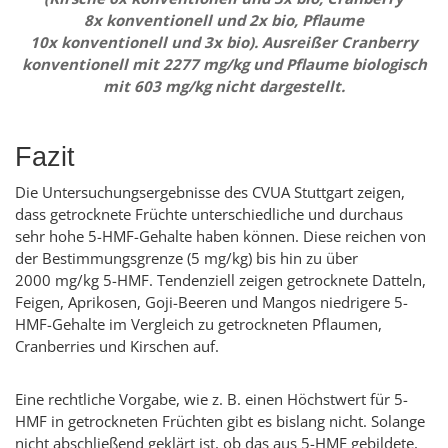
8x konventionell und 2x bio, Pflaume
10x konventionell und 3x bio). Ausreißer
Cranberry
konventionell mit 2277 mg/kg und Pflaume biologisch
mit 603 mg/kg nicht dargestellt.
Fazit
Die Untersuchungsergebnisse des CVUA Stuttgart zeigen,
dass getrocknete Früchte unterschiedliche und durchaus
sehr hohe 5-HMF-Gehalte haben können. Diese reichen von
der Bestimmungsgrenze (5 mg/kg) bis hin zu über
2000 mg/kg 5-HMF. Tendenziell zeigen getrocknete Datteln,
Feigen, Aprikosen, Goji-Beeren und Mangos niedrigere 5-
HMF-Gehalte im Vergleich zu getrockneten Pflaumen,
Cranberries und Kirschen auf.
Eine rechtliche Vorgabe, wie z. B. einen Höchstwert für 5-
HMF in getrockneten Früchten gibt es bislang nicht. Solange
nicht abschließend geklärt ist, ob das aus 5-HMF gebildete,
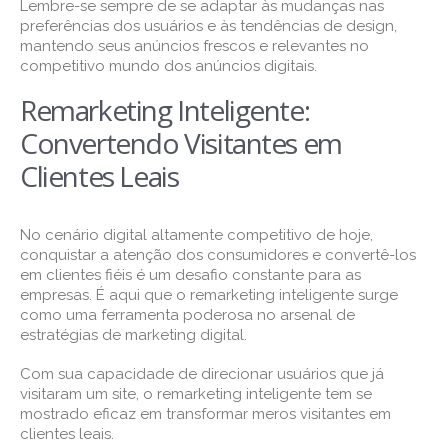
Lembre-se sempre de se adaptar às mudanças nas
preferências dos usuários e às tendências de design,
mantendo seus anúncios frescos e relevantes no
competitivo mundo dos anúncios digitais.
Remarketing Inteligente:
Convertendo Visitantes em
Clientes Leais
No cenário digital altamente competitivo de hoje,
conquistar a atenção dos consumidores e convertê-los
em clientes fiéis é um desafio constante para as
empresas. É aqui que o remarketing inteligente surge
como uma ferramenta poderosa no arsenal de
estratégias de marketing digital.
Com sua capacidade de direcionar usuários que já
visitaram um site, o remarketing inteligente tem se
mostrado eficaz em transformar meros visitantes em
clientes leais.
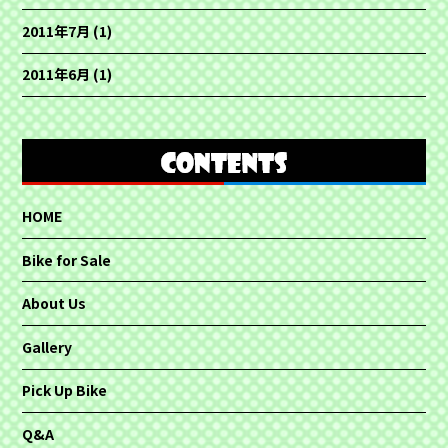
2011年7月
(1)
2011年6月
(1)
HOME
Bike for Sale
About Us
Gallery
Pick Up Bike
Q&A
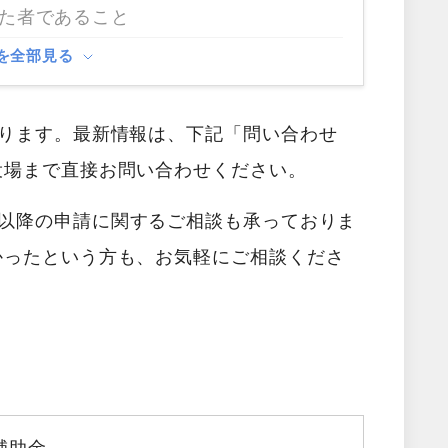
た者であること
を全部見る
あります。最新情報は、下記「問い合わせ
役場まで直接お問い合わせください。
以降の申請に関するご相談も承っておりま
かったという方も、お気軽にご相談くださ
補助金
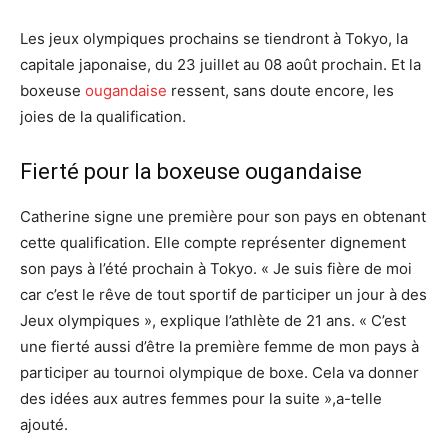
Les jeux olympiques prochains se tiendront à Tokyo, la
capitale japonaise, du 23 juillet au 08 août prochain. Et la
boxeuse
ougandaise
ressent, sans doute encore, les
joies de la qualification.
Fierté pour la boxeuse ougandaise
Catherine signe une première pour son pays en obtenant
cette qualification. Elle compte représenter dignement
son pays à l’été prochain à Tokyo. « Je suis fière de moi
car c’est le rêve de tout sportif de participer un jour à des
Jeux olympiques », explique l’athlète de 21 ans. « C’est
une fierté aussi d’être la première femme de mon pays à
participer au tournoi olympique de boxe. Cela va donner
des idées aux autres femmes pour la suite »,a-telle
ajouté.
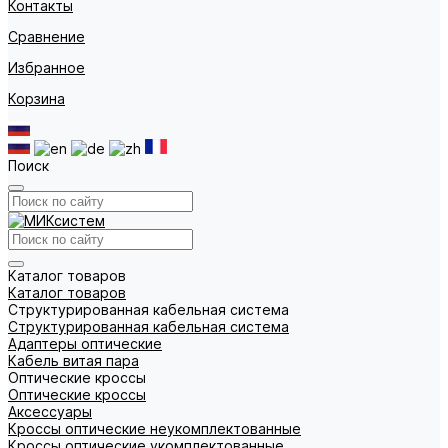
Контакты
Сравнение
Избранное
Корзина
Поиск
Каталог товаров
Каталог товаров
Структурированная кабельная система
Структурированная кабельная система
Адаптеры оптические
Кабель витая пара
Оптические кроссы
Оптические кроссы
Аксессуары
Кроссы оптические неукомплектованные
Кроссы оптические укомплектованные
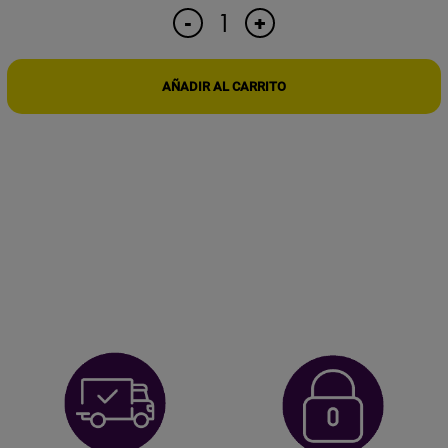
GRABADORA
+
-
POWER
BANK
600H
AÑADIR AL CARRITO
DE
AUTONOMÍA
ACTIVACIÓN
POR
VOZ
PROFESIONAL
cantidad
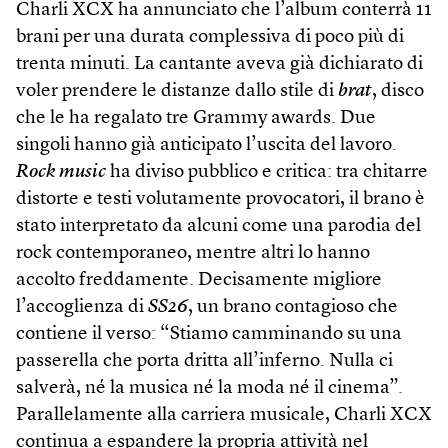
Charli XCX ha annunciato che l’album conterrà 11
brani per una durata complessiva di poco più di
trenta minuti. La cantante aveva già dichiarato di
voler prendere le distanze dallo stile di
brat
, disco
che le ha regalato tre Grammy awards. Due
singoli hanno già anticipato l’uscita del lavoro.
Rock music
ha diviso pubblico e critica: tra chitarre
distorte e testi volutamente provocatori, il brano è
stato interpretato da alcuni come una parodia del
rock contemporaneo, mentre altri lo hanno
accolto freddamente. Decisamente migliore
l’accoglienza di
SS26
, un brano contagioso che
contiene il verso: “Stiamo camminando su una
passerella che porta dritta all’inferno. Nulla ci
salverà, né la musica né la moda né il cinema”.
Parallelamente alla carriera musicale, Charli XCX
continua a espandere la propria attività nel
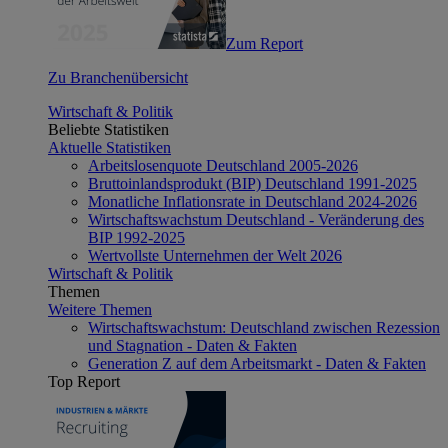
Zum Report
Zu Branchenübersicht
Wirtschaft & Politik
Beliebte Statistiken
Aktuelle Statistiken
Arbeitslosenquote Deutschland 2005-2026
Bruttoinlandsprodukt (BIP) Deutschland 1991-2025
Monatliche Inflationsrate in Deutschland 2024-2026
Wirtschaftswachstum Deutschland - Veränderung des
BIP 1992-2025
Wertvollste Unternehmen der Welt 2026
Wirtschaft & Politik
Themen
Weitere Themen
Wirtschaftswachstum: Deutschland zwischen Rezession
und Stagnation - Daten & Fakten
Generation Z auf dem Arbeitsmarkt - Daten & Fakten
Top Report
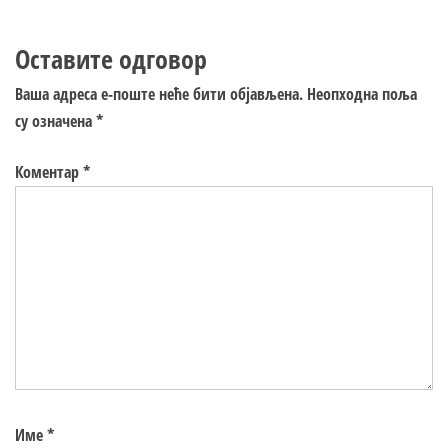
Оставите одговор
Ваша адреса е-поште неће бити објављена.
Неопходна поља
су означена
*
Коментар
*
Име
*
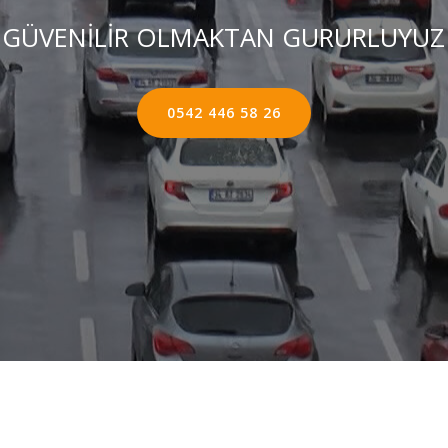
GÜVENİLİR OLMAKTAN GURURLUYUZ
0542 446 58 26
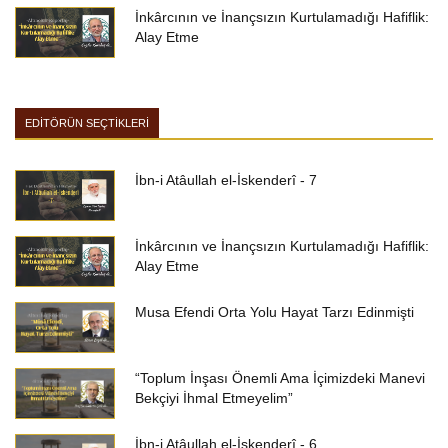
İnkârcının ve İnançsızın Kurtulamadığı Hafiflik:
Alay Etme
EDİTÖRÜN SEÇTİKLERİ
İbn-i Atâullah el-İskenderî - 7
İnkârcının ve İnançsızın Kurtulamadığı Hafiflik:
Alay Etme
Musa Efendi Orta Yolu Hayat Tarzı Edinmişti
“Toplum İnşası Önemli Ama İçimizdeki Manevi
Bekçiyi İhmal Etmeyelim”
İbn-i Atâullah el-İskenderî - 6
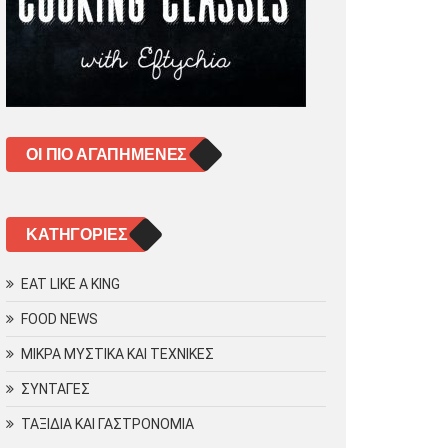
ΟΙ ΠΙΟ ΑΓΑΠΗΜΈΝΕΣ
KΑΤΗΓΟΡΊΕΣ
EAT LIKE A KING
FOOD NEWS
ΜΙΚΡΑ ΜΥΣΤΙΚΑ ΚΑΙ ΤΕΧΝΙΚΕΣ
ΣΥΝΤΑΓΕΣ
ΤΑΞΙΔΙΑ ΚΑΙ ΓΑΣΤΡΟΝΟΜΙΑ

----

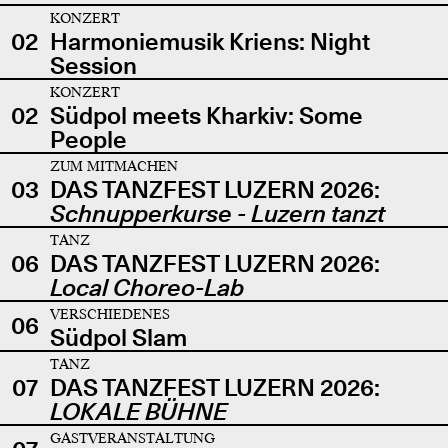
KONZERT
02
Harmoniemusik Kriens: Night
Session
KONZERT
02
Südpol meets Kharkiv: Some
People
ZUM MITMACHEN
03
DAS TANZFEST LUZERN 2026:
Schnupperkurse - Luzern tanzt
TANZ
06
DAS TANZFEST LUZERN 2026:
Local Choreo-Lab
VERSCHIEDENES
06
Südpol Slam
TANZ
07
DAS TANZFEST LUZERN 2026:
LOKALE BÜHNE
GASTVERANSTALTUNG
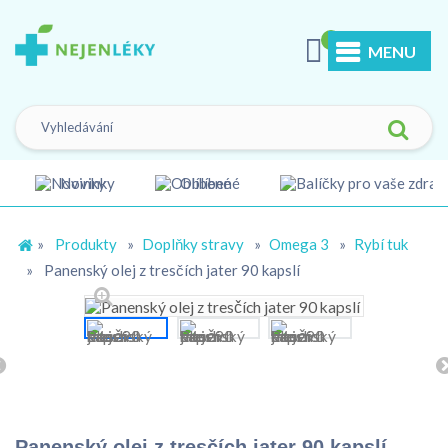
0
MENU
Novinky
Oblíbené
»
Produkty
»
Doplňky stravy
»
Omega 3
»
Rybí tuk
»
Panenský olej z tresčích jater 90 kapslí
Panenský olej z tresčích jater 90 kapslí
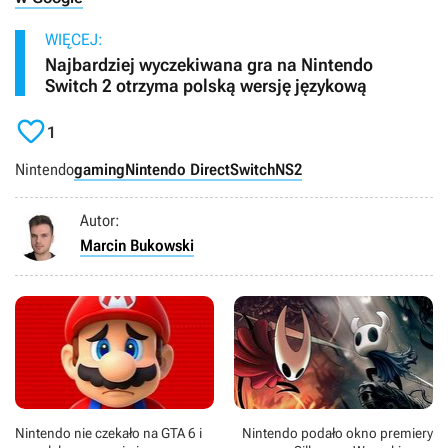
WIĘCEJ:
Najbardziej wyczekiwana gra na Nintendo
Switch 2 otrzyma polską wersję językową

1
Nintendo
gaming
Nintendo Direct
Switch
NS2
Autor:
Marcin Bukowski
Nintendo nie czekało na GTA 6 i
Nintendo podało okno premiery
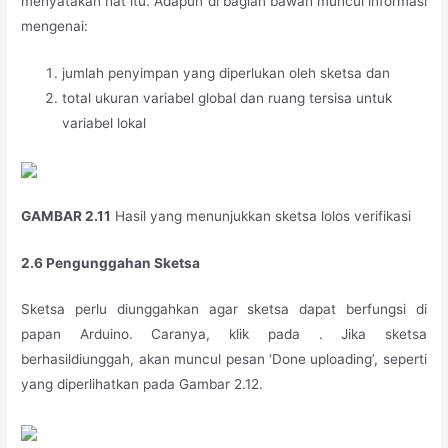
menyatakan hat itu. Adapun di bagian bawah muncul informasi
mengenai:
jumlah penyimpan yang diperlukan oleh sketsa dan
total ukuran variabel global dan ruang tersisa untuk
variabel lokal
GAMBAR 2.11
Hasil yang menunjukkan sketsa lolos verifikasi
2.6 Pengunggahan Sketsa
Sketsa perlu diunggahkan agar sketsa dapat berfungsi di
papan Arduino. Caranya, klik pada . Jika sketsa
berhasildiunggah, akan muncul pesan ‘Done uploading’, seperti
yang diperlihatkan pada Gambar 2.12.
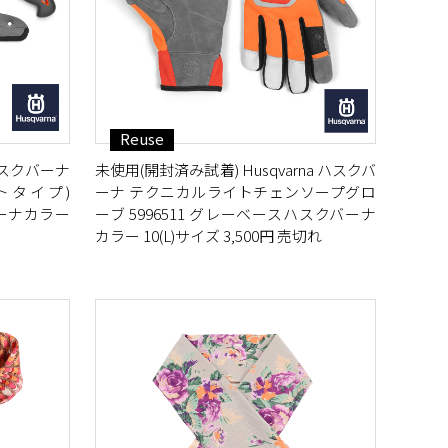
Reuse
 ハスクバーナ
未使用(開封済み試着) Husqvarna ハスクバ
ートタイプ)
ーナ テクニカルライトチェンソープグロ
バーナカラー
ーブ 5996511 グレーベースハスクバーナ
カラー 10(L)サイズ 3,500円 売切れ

----

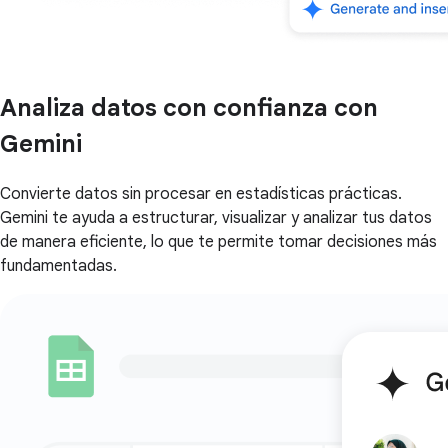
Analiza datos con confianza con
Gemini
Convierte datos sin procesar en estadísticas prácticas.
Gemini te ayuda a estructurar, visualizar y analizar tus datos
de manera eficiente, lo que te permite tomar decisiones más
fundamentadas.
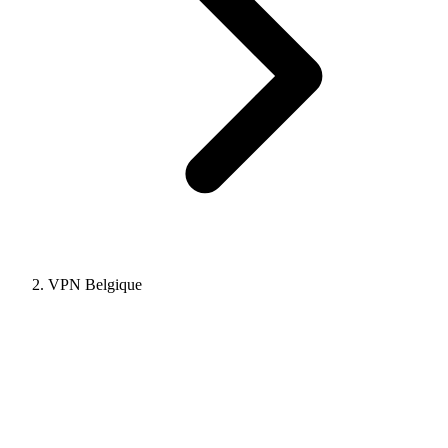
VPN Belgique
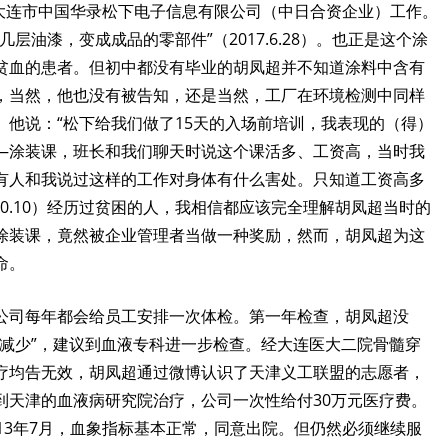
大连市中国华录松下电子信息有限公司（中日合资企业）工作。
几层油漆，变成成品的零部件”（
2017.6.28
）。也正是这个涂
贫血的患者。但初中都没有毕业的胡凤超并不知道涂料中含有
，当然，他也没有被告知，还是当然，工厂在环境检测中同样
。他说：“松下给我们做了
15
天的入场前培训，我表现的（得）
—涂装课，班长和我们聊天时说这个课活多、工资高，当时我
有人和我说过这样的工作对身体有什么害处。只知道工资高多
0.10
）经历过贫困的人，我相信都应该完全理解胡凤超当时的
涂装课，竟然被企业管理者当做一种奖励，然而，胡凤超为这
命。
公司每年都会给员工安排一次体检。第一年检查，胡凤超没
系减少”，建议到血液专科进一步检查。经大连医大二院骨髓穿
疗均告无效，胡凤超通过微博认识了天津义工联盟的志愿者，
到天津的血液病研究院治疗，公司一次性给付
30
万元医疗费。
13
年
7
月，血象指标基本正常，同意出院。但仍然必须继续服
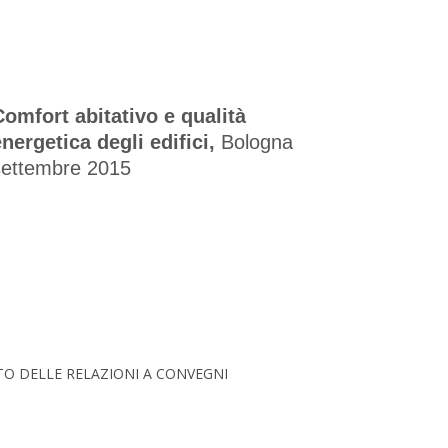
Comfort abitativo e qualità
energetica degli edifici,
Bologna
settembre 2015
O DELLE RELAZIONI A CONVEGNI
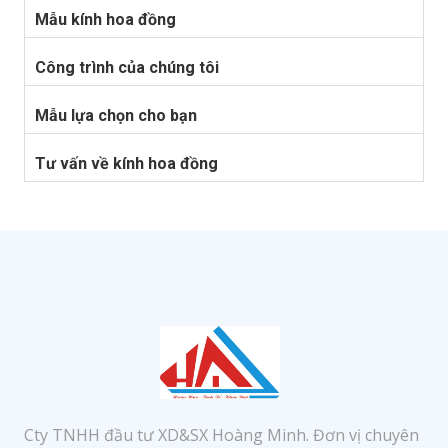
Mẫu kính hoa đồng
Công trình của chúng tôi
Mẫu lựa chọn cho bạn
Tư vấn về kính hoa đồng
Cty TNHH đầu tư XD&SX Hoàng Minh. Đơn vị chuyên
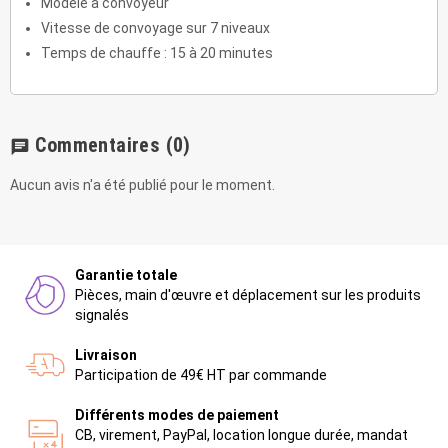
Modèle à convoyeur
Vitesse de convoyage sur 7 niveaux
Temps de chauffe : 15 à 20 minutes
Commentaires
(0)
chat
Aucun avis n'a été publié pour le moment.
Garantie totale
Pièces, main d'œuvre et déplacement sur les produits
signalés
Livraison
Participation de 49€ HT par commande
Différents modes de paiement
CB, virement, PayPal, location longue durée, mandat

----

§ Work instruction
Go back to the listing above. Copy word for word the lines from the one with "8x konventionell und 2x bio, Pflaume" through the one with "2000 mg/kg 5-HMF.", and nothing more.

§ Exercise output
8x konventionell und 2x bio, Pflaume
10x konventionell und 3x bio). Ausreißer
Cranberry
konventionell mit 2277 mg/kg und Pflaume biologisch
mit 603 mg/kg nicht dargestellt.
Fazit
Die Untersuchungsergebnisse des CVUA Stuttgart zeigen,
dass getrocknete Früchte unterschiedliche und durchaus
sehr hohe 5-HMF-Gehalte haben können. Diese reichen von
der Bestimmungsgrenze (5 mg/kg) bis hin zu über
2000 mg/kg 5-HMF. Tendenziell zeigen getrocknete Datteln,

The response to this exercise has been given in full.